Page images and extracted text:

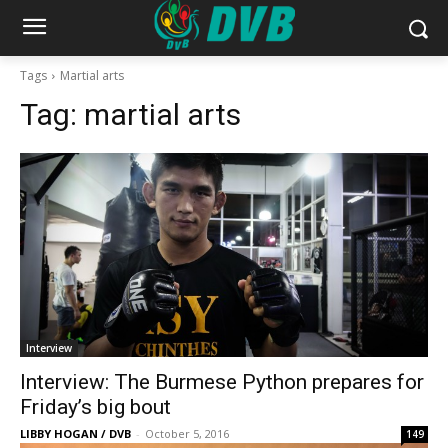
Tags
Martial arts
Tag:
martial arts
Interview
Interview: The Burmese Python prepares for
Friday’s big bout
LIBBY HOGAN / DVB
-
October 5, 2016
149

# What this task involves
Lines that contain the word "Interview": how many are there in the data? Give the number and nothing else.

# Solution to the problem
2